Gdy cała Europa grała mecze eliminacyjne, a Pasi Nikkanen cieszył się z debiutu w seniorskiej reprezentacji Finlandii, jego koledzy szykowali się do arcytrudnego września. W tym miesiącu mogły rozstrzygnąć się losy mistrzostwa, gdyż w terminarzu widniały ekipy z czuba tabeli – TPS Turku, Tampere United oraz HJK Helsinki. Z tą ostatnią ekipą czekał nas też ćwierćfinał Suomen Cup, a najbardziej prestiżowo zapowiadał się dwumecz z Newcastle United. Ewentualna kompromitacja w starciu ze Srokami mogła znacznie podkopać morale w zespole i wpłynąć na naszą grę w rozgrywkach krajowych.

 

W trakcie dwutygodniowej przerwy reprezentacyjnej rozegraliśmy sparing z Zenitem Sankt Petersburg. Była to nie tylko okazja do zbicia kasy za wejściówki, ale także test bardziej konserwatywnej taktyki domowej na zbliżający się pojedynek z Newcastle. Nie wiem, jak bardzo serio do tego sprawdzianu podeszli rosyjscy piłkarze, ale z przyjemnością obserwowałem wyrównaną grę i długie prowadzenie moich podopiecznych. Zwycięstwo wymknęło się nam w samej końcówce, a po końcowym gwizdku niemal dwa i pół tysiąca widzów nagrodziło swoich pupili głośnymi brawami.

 

IFK Mariehamn – Zenit Sankt Petersburg 2:2 (1:0)

(Friman 11’; Svenlin 57’ – Nikolaev 49’; Volodin 83’)

Odnośnik do komentarza

Wyjazdowym spotkaniem z TPS Turku - mistrzem Finlandii 2012 – rozpoczynaliśmy arcytrudną serię potyczek o tytuł. Mecze na obcych stadionach z 5. w tabeli TPS oraz 3. HJK Helsinki oraz dwa starcia w Mariehamn z 6. Tampere i liderem FF Jaro mają zadecydować nie tylko o triumfie w Veikkausliidze, ale także o udziale w przyszłorocznych rozgrywkach europejskich.
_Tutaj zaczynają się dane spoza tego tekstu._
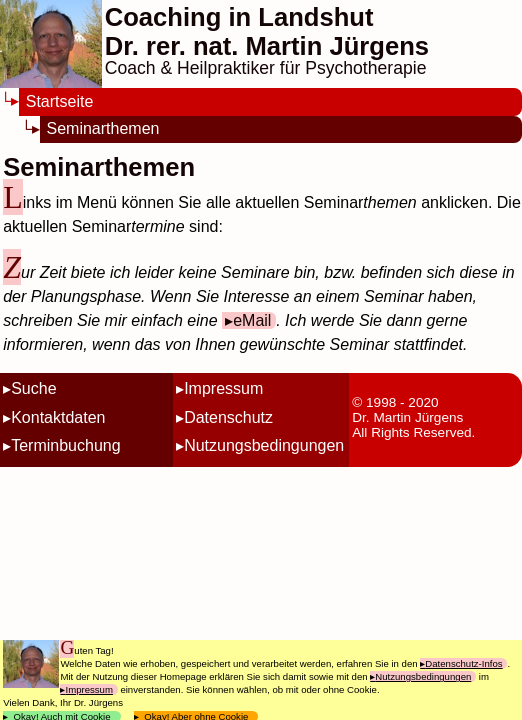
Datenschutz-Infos (463, 663)
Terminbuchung (65, 445)
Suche (33, 388)
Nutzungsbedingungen (264, 445)
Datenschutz (228, 417)
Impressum (223, 388)
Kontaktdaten (58, 417)
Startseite (60, 101)
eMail (252, 320)
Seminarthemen (103, 128)
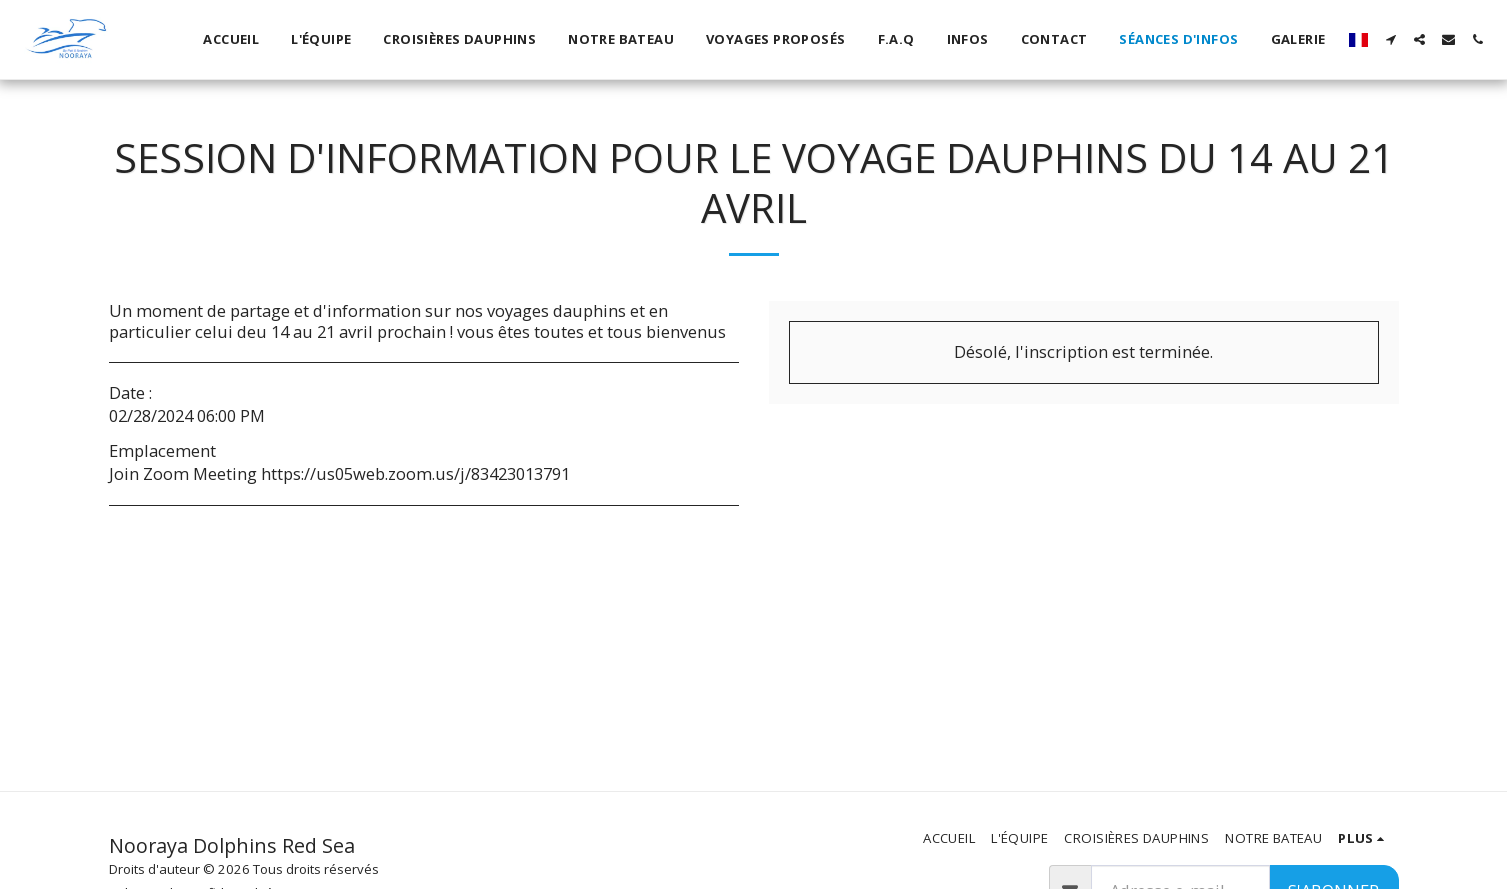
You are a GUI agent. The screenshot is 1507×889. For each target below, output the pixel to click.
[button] (1390, 39)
Jeżeli poradzimy sobie z wszystkimi najgroźniejszymi rywalami, w ostatniej kolejce postaramy się nie spieprzyć wszystkiego z walczącym o utrzymanie KuPS Kuopio.

 

Na mecz z TPS zmieniłem nieco wyjazdową taktykę, która teraz miała bardziej skupiać się na zachowaniu czystego konta. Dwaj skrzydłowi mieli rzadziej angażować się w ataki i asekurować bocznych obrońców. Zanim zdążyłem ocenić defensywne korekty, świętowałem ofensywną grę mojego zespołu. Niezwykła skuteczność Asko Härkönena dała nam szybkie prowadzenie 2:0 już po 11. minutach. Za każdym razem zadecydowała jego umiejętność zabrania się w pole karne ze zgrywaną do środka piłką. W nasze szeregi wkradła się euforia, za co zostaliśmy skarceni przez gospodarzy kontaktowym golem sekundy po wznowieniu gry. Całe szczęście ten dzień należał do Härkönena, który jeszcze przed przerwą podwyższył na 3:1. Niestety krótko po tym bolesnej kontuzji ręki doznał nasz najlepszy stoper Juho Meriläinen, przez co będzie musiał on pauzować do końca miesiąca. Opuści więc kluczowe spotkania na wszystkich trzech frontach (liga, puchar, P.UEFA).

 

Po zmianie stron kontrolowaliśmy grę i w 72. minucie dołożyliśmy kolejne trafienie. Tym razem drugą tego dnia asystę André Hansella wykorzystał Pasi Nikkanen. Tym samym świeżo upieczony reprezentant Finlandii zakończył niemal 13-godzinną niemoc strzelecką. To już druga tego typu przerwa Pasiego, który nie tak dawno zaciął się na 10 godzin. Gospodarze walczyli do końca, bo ta porażka znacznie oddalała ich od czołowej trójki. Zdołali jeszcze raz pokonać Hradeckiego, ale na więcej nie starczyło im czasu.

 

Veikkausliiga (kolejka 22/26), 14.09.2014

[5.] TPS Turku - IFK Mariehamn [2.] 2:4 (1:3)

5’ Härkönen 0:1

11’ Härkönen 0:2

12’ Hysko 1:2

32’ Härkönen 1:3

35’ Meriläinen (MIFK) ktz.

72’ Nikkanen 1:4

77’ Huuhtanen 2:4

 

MoM Härkönen (AM C, MIFK) – 3 gole, nota 9

 

Widzów – 6720

 

Zwycięstwo pewne, efektowne i szalenie ważne. Niestety równie skutecznie zagrali wszyscy nasi konkurenci i w czubie tabeli status quo.

 

| Poz   | Zespół            | M     | Z     | R     | P     | ZdG   | StG   | R.B.  | Pkt 
| ---------------------------------------------------------------------------------------
| 1.    | FF Jaro           | 22    | 14    | 4     | 4     | 44    | 22    | +22   | 46
| 2.    | IFK Mariehamn     | 22    | 13    | 7     | 2     | 44    | 24    | +20   | 46
| 3.    | HJK Helsinki      | 22    | 13    | 5     | 4     | 57    | 28    | +29   | 44
| 4.    | AC Oulu           | 22    | 13    | 5     | 4     | 45    | 24    | +21   | 44
| 5.    | TPS Turku         | 22    | 13    | 2     | 7     | 45    | 30    | +15   | 41
| 6.    | Tampere United    | 22    | 11    | 7     | 4     | 42    | 21    | +21   | 40

Odnośnik do komentarza

To tylko mały kroczek. Przed nami cholernie trudna droga.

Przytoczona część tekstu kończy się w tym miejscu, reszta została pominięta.